New rumors posted on the forum chipell suggest that the compute-focused Nvidia GH100 GPU, based on the yet-to-be-announced Hopper microarchitecture, can deliver a transistor count about 2.5 times that of its predecessor, the Ampere-architected GA100, and be larger even than the newly -Announced Instinct MI250X, AMD rival with multi-chip design.
Nvidia GH100 may have 2.5 times more transistors than GA100
According to rumors, the GH100 would be equipped with 140 billion transistors, an absurdly high number even compared to other computing solutions. In comparison, an RTX 3090, with a GA102 GPU, has 28.3 billion transistors, while the Radeon RX 6900 XT’s Navi 21 has 26.8 billion.
nVidia HPC chips: Transistors per SM
255M – GP100251M – GV100422M – GA100
GH100: 486M if 70B transistors per die (and 140B overall)… or: 972M if 140M transistors per die (and 280B overall)https://t.co/99fLpRKC24
— 3DCenter.org (@3DCenter_org) February 8, 2022
Want to stay on top of the best tech news of the day? Access and subscribe to our new youtube channel, Kenyannews News. Every day a summary of the main news from the tech world for you!
Within the data center segment, the GA100 chip, present in the Nvidia A100 acceleration board, offers 54.2 billion transistors. The Aldebaran GPU, used in the Instinct MI250X, is slightly larger, with 58.2 billion transistors. Even so, with sizes that impressed in their respective releases, both are 2.5 times smaller than the configuration Nvidia would supposedly be preparing with the Hopper architecture.
The information is in line with other recent rumors that indicated that the new Hopper GPU would be one of the largest ever released, with an area close to 900 mm². If this is the case, adding the possibility that the component will have 140 billion transistors, this would also be one of the densest graphics chips to hit the market.
Maybe around 900mm². 😂😂😂 I feel sorry, because I didn’t know you had such a big response to the “1000”.
— kopite7kimi (@kopite7kimi) January 29, 2022
Taking the GA100 as a base again, whose area is speculated to be 790 mm², we have a density of 73.6 million transistors per mm². If we consider that the area of the GH100 will be 900 mm², this would represent 150 million transistors per mm², an increment of more than twice. The numbers are impressive and show what the supposed adoption of TSMC’s 5nm lithography can provide for the company’s next generation of GPUs.
GPU Hopper can bring up to 233GB of RAM and 1.9GB of cache
It’s not just the transistor count that the GH100 would impress — rumor has it, the specifications of Nvidia’s new data center accelerator would shake up the market and put the company back in the performance leadership in the segment, after suffering a defeat with the huge gains. of the Instinct MI250X and its microarchitecture CDNA 2.

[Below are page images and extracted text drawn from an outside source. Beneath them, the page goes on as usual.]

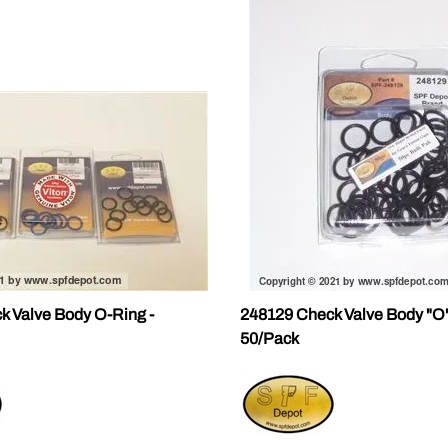
k Valve Body O-Ring -
248129 Check Valve Body "O"
50/Pack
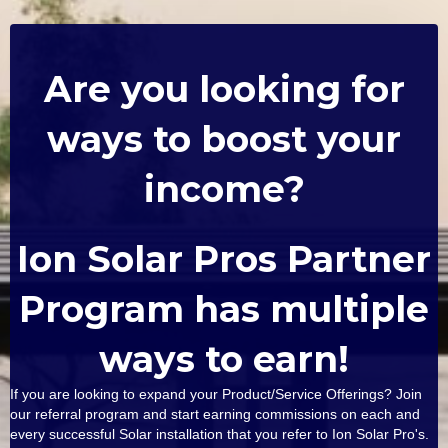
Are you looking for
ways to boost your
income?
Ion Solar Pros Partner
Program has multiple
ways to earn!
If you are looking to expand your Product/Service Offerings? Join
our referral program and start earning commissions on each and
every successful Solar installation that you refer to Ion Solar Pro's.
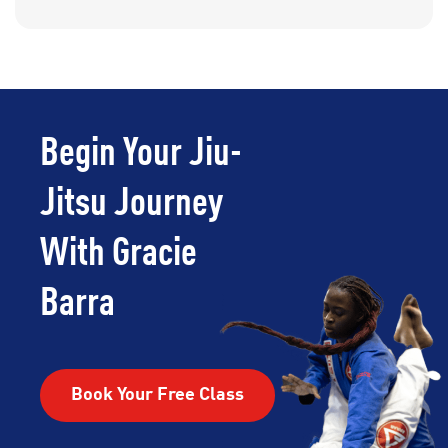
Begin Your Jiu-
Jitsu Journey
With Gracie
Barra
Book Your Free Class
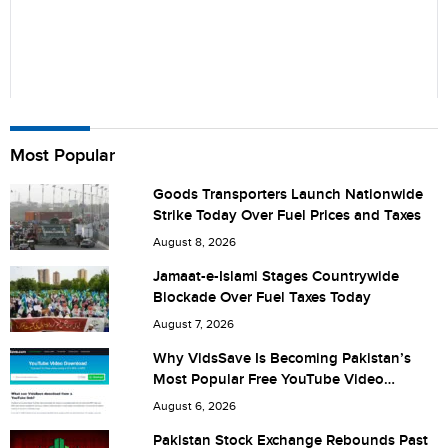
Name
Most Popular
Goods Transporters Launch Nationwide
Strike Today Over Fuel Prices and Taxes
City (optional)
August 8, 2026
Jamaat-e-Islami Stages Countrywide
Blockade Over Fuel Taxes Today
Are you human? 2 + 6 =
August 7, 2026
Why VidsSave Is Becoming Pakistan’s
Most Popular Free YouTube Video
Download Tool
August 6, 2026
Save my name, email, and website in this browser for the
Pakistan Stock Exchange Rebounds Past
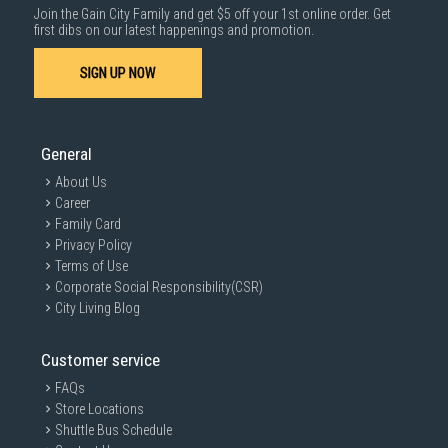
Join the Gain City Family and get $5 off your 1st online order. Get
first dibs on our latest happenings and promotion.
SIGN UP NOW
General
About Us
Career
Family Card
Privacy Policy
Terms of Use
Corporate Social Responsibility(CSR)
City Living Blog
Customer service
FAQs
Store Locations
Shuttle Bus Schedule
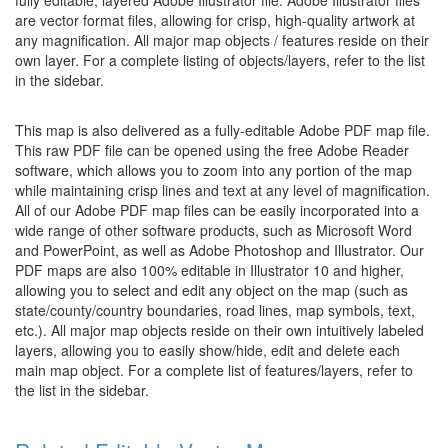
fully editable, layered Adobe Illustrator file. Adobe Illustrator files
are vector format files, allowing for crisp, high-quality artwork at
any magnification. All major map objects / features reside on their
own layer. For a complete listing of objects/layers, refer to the list
in the sidebar.
This map is also delivered as a fully-editable Adobe PDF map file.
This raw PDF file can be opened using the free Adobe Reader
software, which allows you to zoom into any portion of the map
while maintaining crisp lines and text at any level of magnification.
All of our Adobe PDF map files can be easily incorporated into a
wide range of other software products, such as Microsoft Word
and PowerPoint, as well as Adobe Photoshop and Illustrator. Our
PDF maps are also 100% editable in Illustrator 10 and higher,
allowing you to select and edit any object on the map (such as
state/county/country boundaries, road lines, map symbols, text,
etc.). All major map objects reside on their own intuitively labeled
layers, allowing you to easily show/hide, edit and delete each
main map object. For a complete list of features/layers, refer to
the list in the sidebar.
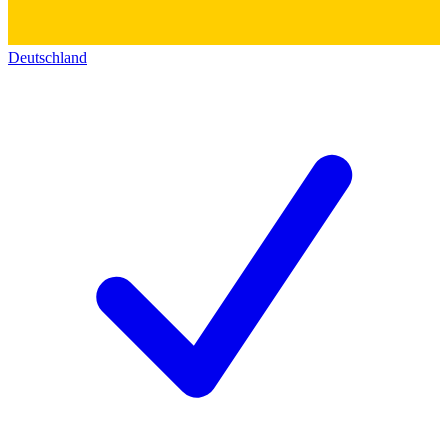
Deutschland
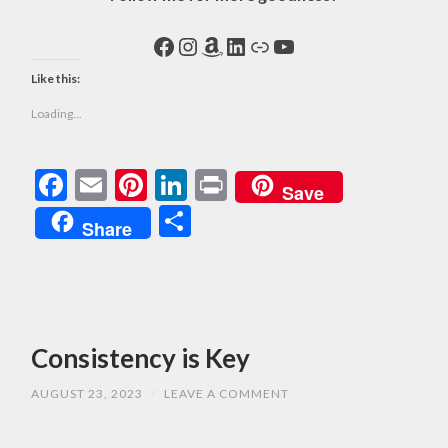
Facebook
Instagram
Amazon
LinkedIn
Link
YouTube
Like this:
Loading...
Facebook
Email
Pinterest
LinkedIn
Print
Save
Share
Share
Consistency is Key
AUGUST 23, 2023
/
LEAVE A COMMENT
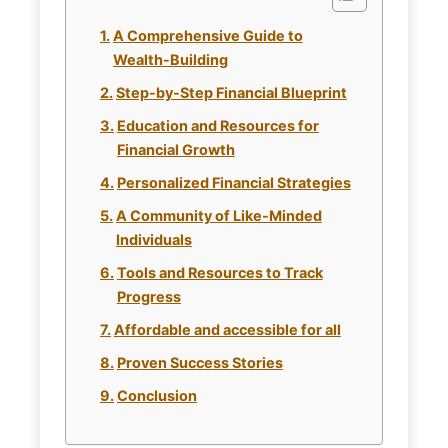
A Comprehensive Guide to
Wealth-Building
Step-by-Step Financial Blueprint
Education and Resources for
Financial Growth
Personalized Financial Strategies
A Community of Like-Minded
Individuals
Tools and Resources to Track
Progress
Affordable and accessible for all
Proven Success Stories
Conclusion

The huge area would translate to a total of 144 Streaming Multiprocessors (SMs) per die which, in turn, would represent 9,216 CUDA cores if the 64 cores per SM count seen in the Ampere architecture for computing is maintained. Taking into account rumors that a supposed GH102 variant will utilize multi-chip MCM design, the count could double to an impressive 288 SMs, with 18,432 cores.
Another interesting point would be the way the GPU would communicate with the cache and memories, by adopting a redesigned architecture just announced in Nvidia’s own study, called Composable On-Package Architecture, or just COPA, which would allow the production of different designs. for various purposes.
“The results show that when compared to a converged GPU design, COPA-GPU featuring a combination of 16x larger cache capacity and 1.6x higher DRAM bandwidth scales per-GPU training and inference performance by 31% and 35% respectively. (… )” pic.twitter.com/oXcg5e8Jfo
— Underfox (@Underfox3) April 7, 2021
At the moment, two possible applications of COPA GPUs are pointed out: high performance computing (HPC) or Deep Learning (DL). While the HPC format would follow the already known industry standard, the architecture for DL would have a cache chip completely separate from the GPU, allowing the implementation of up to 1,920 MB of LLC cache, working with up to 233 GB of HBM2e RAM and bandwidth of 6.3 TB/sec.